[Aim of the task]: Each line below is to be copied exactly; images do not go into the copy.
Information START
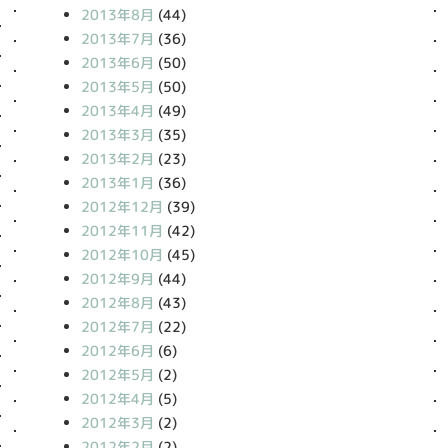
2013年8月
(44)
2013年7月
(36)
2013年6月
(50)
2013年5月
(50)
2013年4月
(49)
2013年3月
(35)
2013年2月
(23)
2013年1月
(36)
2012年12月
(39)
2012年11月
(42)
2012年10月
(45)
2012年9月
(44)
2012年8月
(43)
2012年7月
(22)
2012年6月
(6)
2012年5月
(2)
2012年4月
(5)
2012年3月
(2)
2012年2月
(2)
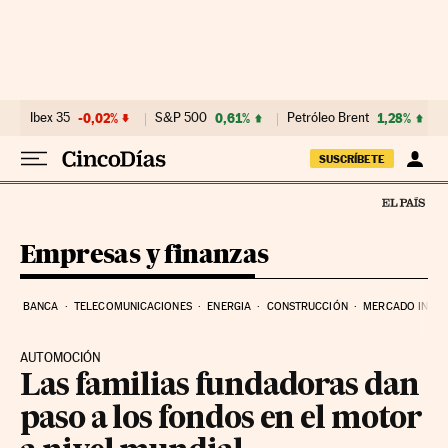
Ir al contenido
Ibex 35
-0,02%
S&P 500
0,61%
Petróleo Brent
1,28%
SUSCRÍBETE
Empresas y finanzas
BANCA
TELECOMUNICACIONES
ENERGIA
CONSTRUCCIÓN
MERCADO INMOB
AUTOMOCIÓN
Las familias fundadoras dan
paso a los fondos en el motor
Information END
[Answer to this exercise]:
2013年8月
(44)
2013年7月
(36)
2013年6月
(50)
2013年5月
(50)
2013年4月
(49)
2013年3月
(35)
2013年2月
(23)
2013年1月
(36)
2012年12月
(39)
2012年11月
(42)
2012年10月
(45)
2012年9月
(44)
2012年8月
(43)
2012年7月
(22)
2012年6月
(6)
2012年5月
(2)
2012年4月
(5)
2012年3月
(2)
2012年2月
(2)
Ir al contenido
Ibex 35
-0,02%
S&P 500
0,61%
Petróleo Brent
1,28%
SUSCRÍBETE
Empresas y finanzas
BANCA
TELECOMUNICACIONES
ENERGIA
CONSTRUCCIÓN
MERCADO INMOB
AUTOMOCIÓN
Las familias fundadoras dan
paso a los fondos en el motor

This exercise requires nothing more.